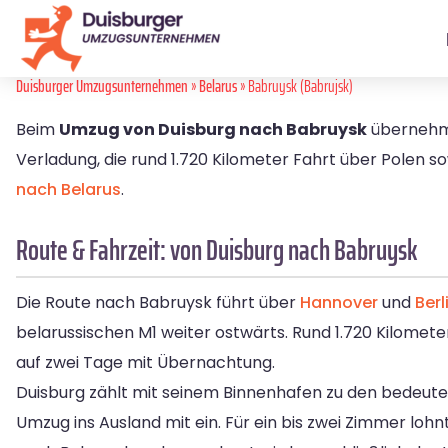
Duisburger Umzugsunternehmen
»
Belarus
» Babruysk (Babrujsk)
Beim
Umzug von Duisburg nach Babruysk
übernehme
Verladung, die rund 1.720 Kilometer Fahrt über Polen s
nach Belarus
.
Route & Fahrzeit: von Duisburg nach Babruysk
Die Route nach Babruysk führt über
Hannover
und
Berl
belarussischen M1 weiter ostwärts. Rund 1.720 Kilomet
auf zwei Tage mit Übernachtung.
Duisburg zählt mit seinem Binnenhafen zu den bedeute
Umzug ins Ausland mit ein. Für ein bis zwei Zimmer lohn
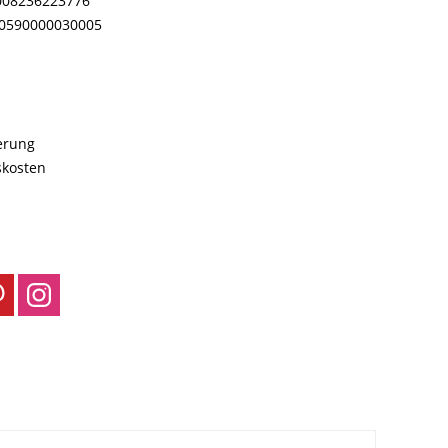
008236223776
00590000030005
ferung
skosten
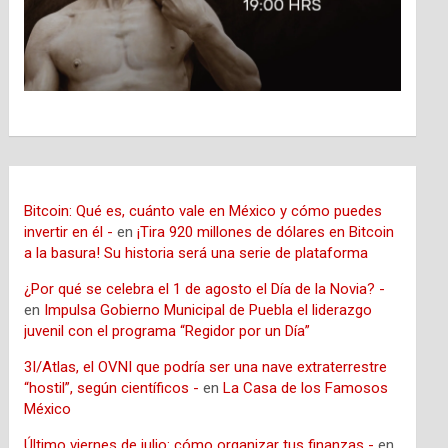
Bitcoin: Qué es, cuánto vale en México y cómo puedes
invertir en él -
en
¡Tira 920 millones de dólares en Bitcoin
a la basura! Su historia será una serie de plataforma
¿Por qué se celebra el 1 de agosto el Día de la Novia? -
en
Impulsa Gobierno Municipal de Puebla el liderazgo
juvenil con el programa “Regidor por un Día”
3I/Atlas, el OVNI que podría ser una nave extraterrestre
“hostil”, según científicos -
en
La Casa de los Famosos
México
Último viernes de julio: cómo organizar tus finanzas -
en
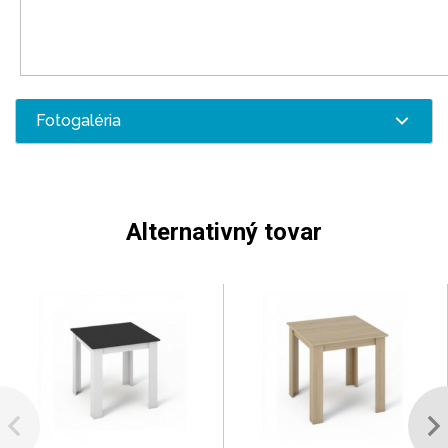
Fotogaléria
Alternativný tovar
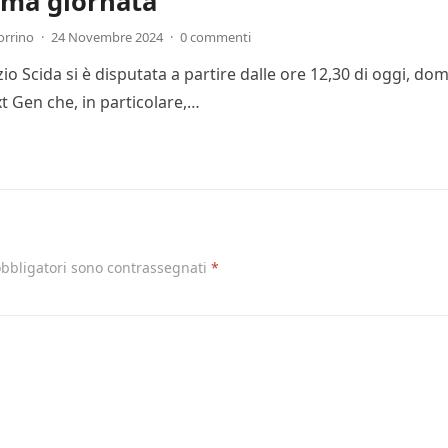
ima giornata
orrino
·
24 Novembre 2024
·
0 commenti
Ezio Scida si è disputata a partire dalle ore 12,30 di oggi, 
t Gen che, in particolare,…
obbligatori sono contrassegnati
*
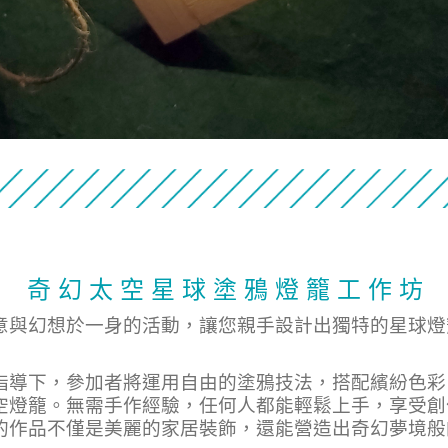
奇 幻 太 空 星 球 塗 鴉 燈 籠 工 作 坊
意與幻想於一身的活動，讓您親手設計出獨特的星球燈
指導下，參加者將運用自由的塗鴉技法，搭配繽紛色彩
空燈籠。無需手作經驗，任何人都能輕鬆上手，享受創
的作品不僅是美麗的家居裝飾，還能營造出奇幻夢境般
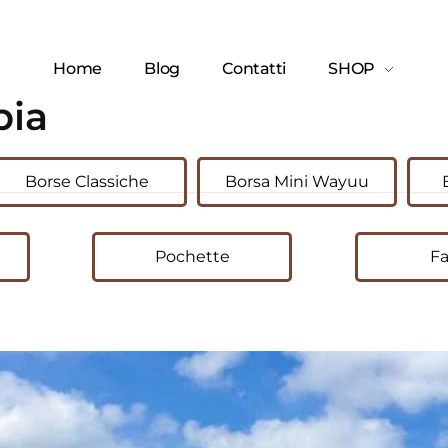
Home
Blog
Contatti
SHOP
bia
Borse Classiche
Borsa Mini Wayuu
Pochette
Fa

== YOUR ASSIGNMENT ==
A verbatim copy is needed of the lines running from the line with "Umzug ins Ausland" to the end of the data above, both included. Keep the pictures out of it.

== COMPLETED TASK ==
Umzug ins Ausland mit ein. Für ein bis zwei Zimmer lohn
008236223776
00590000030005
ferung
skosten
Bitcoin: Qué es, cuánto vale en México y cómo puedes
invertir en él -
en
¡Tira 920 millones de dólares en Bitcoin
a la basura! Su historia será una serie de plataforma
¿Por qué se celebra el 1 de agosto el Día de la Novia? -
en
Impulsa Gobierno Municipal de Puebla el liderazgo
juvenil con el programa “Regidor por un Día”
3I/Atlas, el OVNI que podría ser una nave extraterrestre
“hostil”, según científicos -
en
La Casa de los Famosos
México
Último viernes de julio: cómo organizar tus finanzas -
en
Fotogaléria
Alternativný tovar
ima giornata
orrino
·
24 Novembre 2024
·
0 commenti
Ezio Scida si è disputata a partire dalle ore 12,30 di oggi, 
t Gen che, in particolare,…
obbligatori sono contrassegnati
*
奇 幻 太 空 星 球 塗 鴉 燈 籠 工 作 坊
意與幻想於一身的活動，讓您親手設計出獨特的星球燈
指導下，參加者將運用自由的塗鴉技法，搭配繽紛色彩
空燈籠。無需手作經驗，任何人都能輕鬆上手，享受創
的作品不僅是美麗的家居裝飾，還能營造出奇幻夢境般
Home
Blog
Contatti
SHOP
bia
Borse Classiche
Borsa Mini Wayuu
Pochette
Fa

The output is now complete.